Start of Given records

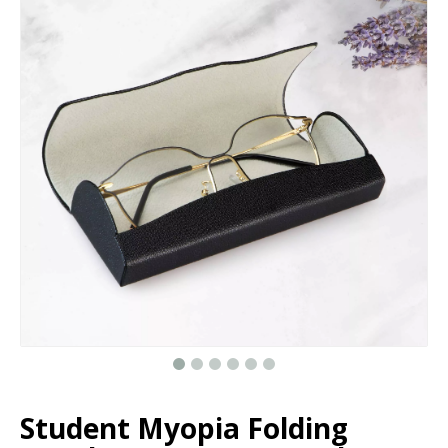
Custom Newest Surprising Flower Gifts Box With Assorted Balloons For Valentine's Day, Explosion Surprise Toy Box
Cardboard round flower gift box hat boxes/Cylindrical flower box wholesale/flower box in EECA Packaging
Custom Unique Designer Round Cardboard Paper Bracelet Necklace Ring Earrings Small Velvet Jewelry Box Packaging
Heart Shaped Custom Private Label Glitter Paper Eyelash Packaging Box Magnetic Closure with Clear Window
Student Myopia Folding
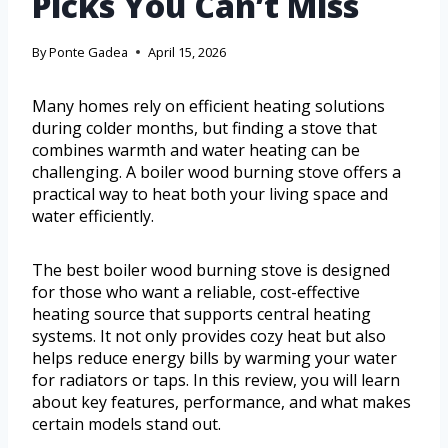
Picks You Can’t Miss
By
Ponte Gadea
April 15, 2026
Many homes rely on efficient heating solutions
during colder months, but finding a stove that
combines warmth and water heating can be
challenging. A boiler wood burning stove offers a
practical way to heat both your living space and
water efficiently.
The best boiler wood burning stove is designed
for those who want a reliable, cost-effective
heating source that supports central heating
systems. It not only provides cozy heat but also
helps reduce energy bills by warming your water
for radiators or taps. In this review, you will learn
about key features, performance, and what makes
certain models stand out.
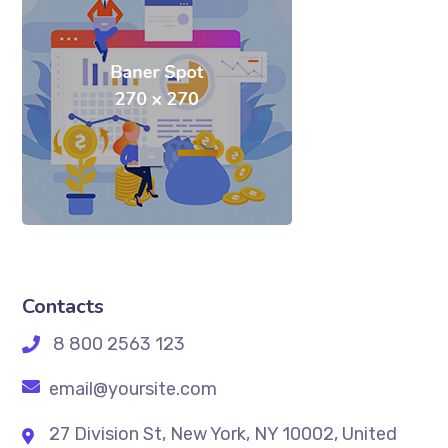
Contacts
8 800 2563 123
email@yoursite.com
27 Division St, New York, NY 10002, United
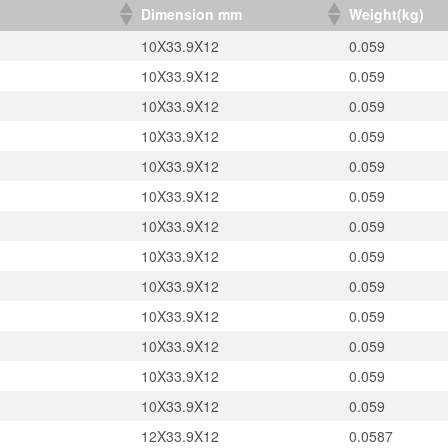
）
Dimension mm
Weight(kg)
10X33.9X12
0.059
10X33.9X12
0.059
10X33.9X12
0.059
10X33.9X12
0.059
10X33.9X12
0.059
10X33.9X12
0.059
10X33.9X12
0.059
10X33.9X12
0.059
10X33.9X12
0.059
10X33.9X12
0.059
10X33.9X12
0.059
10X33.9X12
0.059
10X33.9X12
0.059
12X33.9X12
0.0587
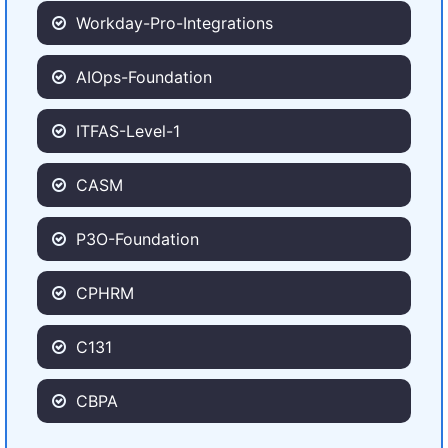
Workday-Pro-Integrations
AIOps-Foundation
ITFAS-Level-1
CASM
P3O-Foundation
CPHRM
C131
CBPA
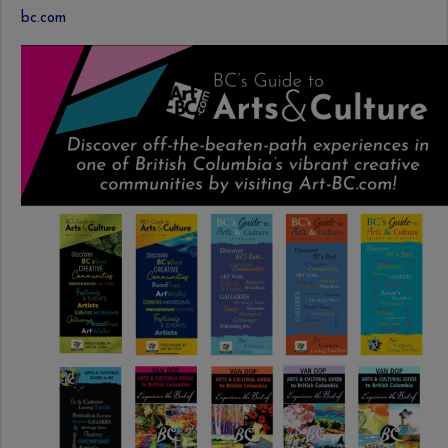
bc.com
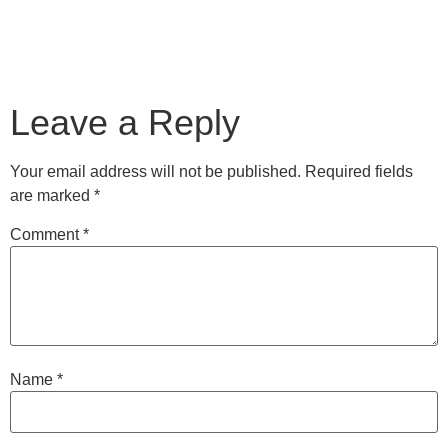
Leave a Reply
Your email address will not be published.
Required fields
are marked
*
Comment
*
Name
*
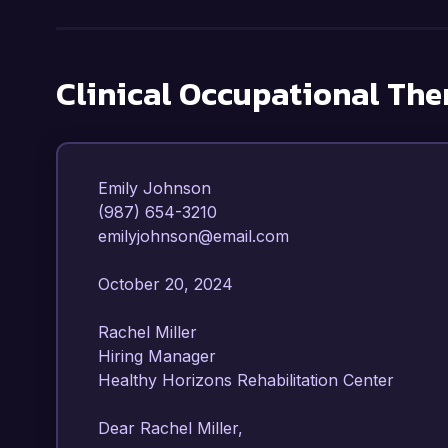
Clinical Occupational The
Emily Johnson  

(987) 654-3210  

emilyjohnson@email.com  

October 20, 2024  

Rachel Miller  

Hiring Manager  

Healthy Horizons Rehabilitation Center  

Dear Rachel Miller,
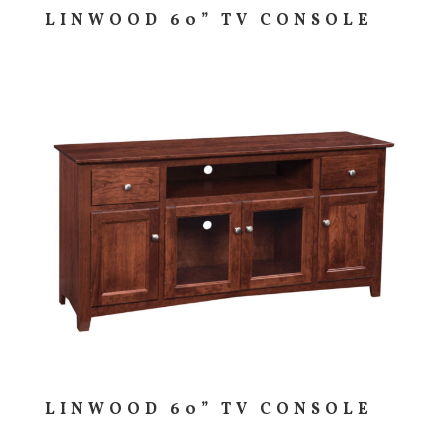
LINWOOD 60” TV CONSOLE
LINWOOD 60” TV CONSOLE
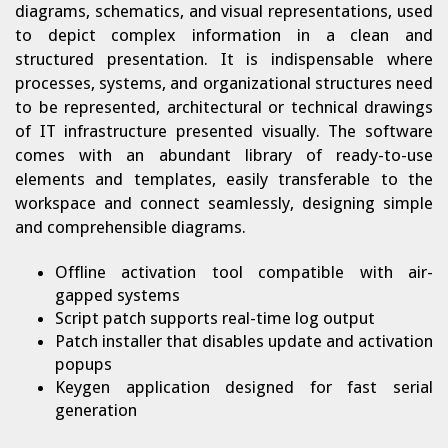
diagrams, schematics, and visual representations, used
to depict complex information in a clean and
structured presentation. It is indispensable where
processes, systems, and organizational structures need
to be represented, architectural or technical drawings
of IT infrastructure presented visually. The software
comes with an abundant library of ready-to-use
elements and templates, easily transferable to the
workspace and connect seamlessly, designing simple
and comprehensible diagrams.
Offline activation tool compatible with air-
gapped systems
Script patch supports real-time log output
Patch installer that disables update and activation
popups
Keygen application designed for fast serial
generation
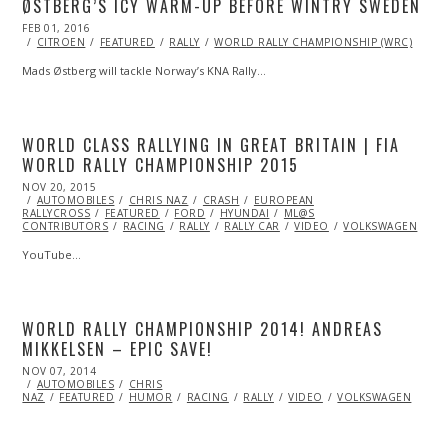
ØSTBERG’S ICY WARM-UP BEFORE WINTRY SWEDEN
POSTED
FEB 01, 2016
FEB
ON
01,
CITROEN
FEATURED
RALLY
WORLD RALLY CHAMPIONSHIP (WRC)
2016
Mads Østberg will tackle Norway’s KNA Rally…
WORLD CLASS RALLYING IN GREAT BRITAIN | FIA
WORLD RALLY CHAMPIONSHIP 2015
POSTED
NOV 20, 2015
ON
AUTOMOBILES
CHRIS NAZ
CRASH
EUROPEAN
RALLYCROSS
FEATURED
FORD
HYUNDAI
ML@S
CONTRIBUTORS
RACING
RALLY
RALLY CAR
VIDEO
VOLKSWAGEN
YouTube…
WORLD RALLY CHAMPIONSHIP 2014! ANDREAS
MIKKELSEN – EPIC SAVE!
POSTED
NOV 07, 2014
NOV
ON
AUTOMOBILES
07,
CHRIS
NAZ
FEATURED
2014
HUMOR
RACING
RALLY
VIDEO
VOLKSWAGEN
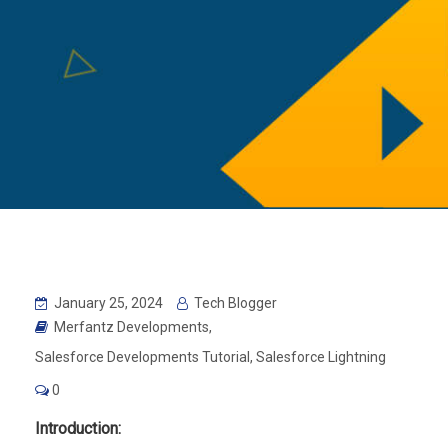
January 25, 2024
Tech Blogger
Merfantz Developments
,
Salesforce Developments Tutorial
,
Salesforce Lightning
0
Introduction:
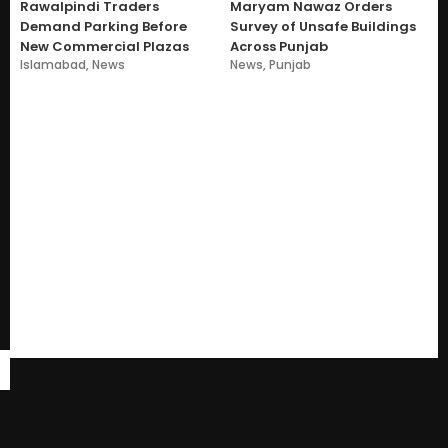
Rawalpindi Traders
Maryam Nawaz Orders
Demand Parking Before
Survey of Unsafe Buildings
New Commercial Plazas
Across Punjab
Islamabad
,
News
News
,
Punjab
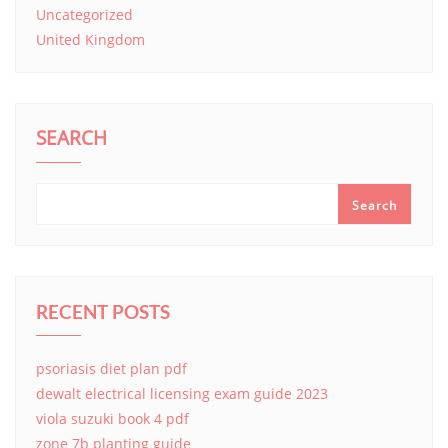
Uncategorized
United Kingdom
SEARCH
Search
RECENT POSTS
psoriasis diet plan pdf
dewalt electrical licensing exam guide 2023
viola suzuki book 4 pdf
zone 7b planting guide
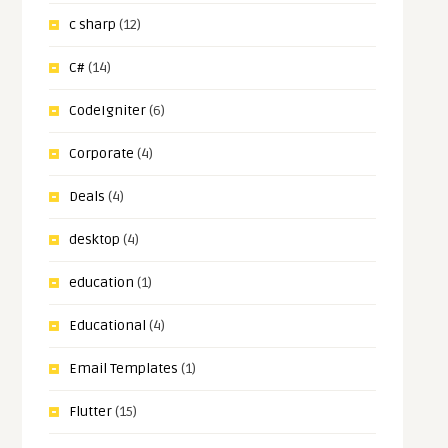
c sharp
(12)
C#
(14)
CodeIgniter
(6)
Corporate
(4)
Deals
(4)
desktop
(4)
education
(1)
Educational
(4)
Email Templates
(1)
Flutter
(15)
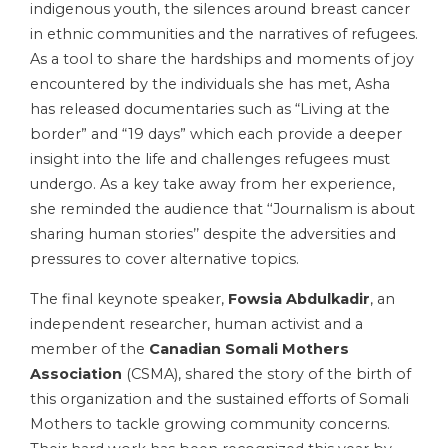
indigenous youth, the silences around breast cancer
in ethnic communities and the narratives of refugees.
As a tool to share the hardships and moments of joy
encountered by the individuals she has met, Asha
has released documentaries such as “Living at the
border” and “19 days” which each provide a deeper
insight into the life and challenges refugees must
undergo. As a key take away from her experience,
she reminded the audience that ‘‘Journalism is about
sharing human stories’’ despite the adversities and
pressures to cover alternative topics.
The final keynote speaker,
Fowsia Abdulkadir
, an
independent researcher, human activist and a
member of the
Canadian Somali Mothers
Association
(CSMA), shared the story of the birth of
this organization and the sustained efforts of Somali
Mothers to tackle growing community concerns.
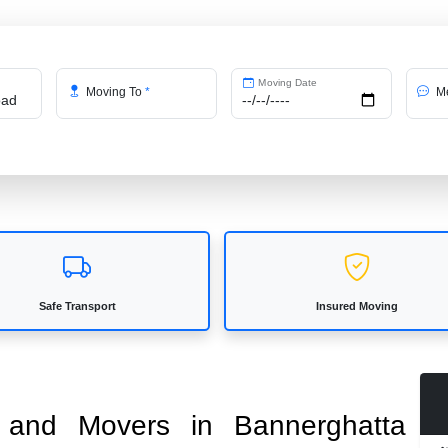
Moving Date
Moving To
*
Me
Safe Transport
Insured Moving
s and Movers in Bannerghatta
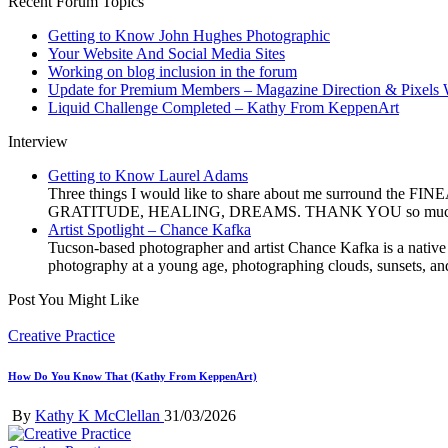
Recent Forum Topics
Getting to Know John Hughes Photographic
Your Website And Social Media Sites
Working on blog inclusion in the forum
Update for Premium Members – Magazine Direction & Pixels 
Liquid Challenge Completed – Kathy From KeppenArt
Interview
Getting to Know Laurel Adams
Three things I would like to share about me surround the FI
GRATITUDE, HEALING, DREAMS. THANK YOU so much, Ms. Sho
Artist Spotlight – Chance Kafka
Tucson-based photographer and artist Chance Kafka is a native
photography at a young age, photographing clouds, sunsets, and
Post You Might Like
Posted
Creative Practice
in
How Do You Know That (Kathy From KeppenArt)
Posted
By
Kathy K McClellan
31/03/2026
by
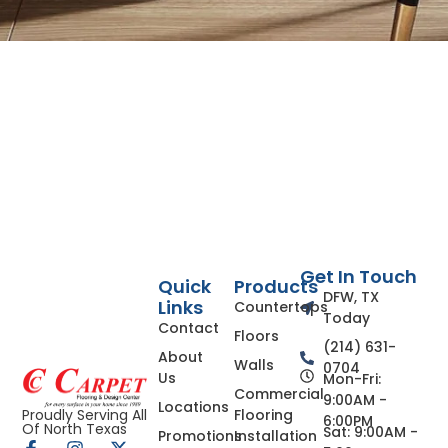
Get In Touch
Quick
Products
DFW, TX
Links
Countertops
Today
Contact
Floors
(214) 631-
About
Walls
0704
Us
Mon-Fri:
Commercial
9:00AM -
Locations
Flooring
Proudly Serving All
6:00PM
Of North Texas
Sat: 9:00AM -
Promotions
Installation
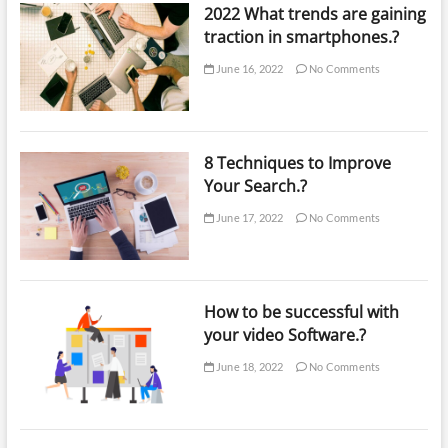
2022 What trends are gaining
traction in smartphones.?
June 16, 2022
No Comments
8 Techniques to Improve
Your Search.?
June 17, 2022
No Comments
How to be successful with
your video Software.?
June 18, 2022
No Comments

End of Given records

### Work order
Number of lines above containing "systems": state it and nothing else.

### Output below
3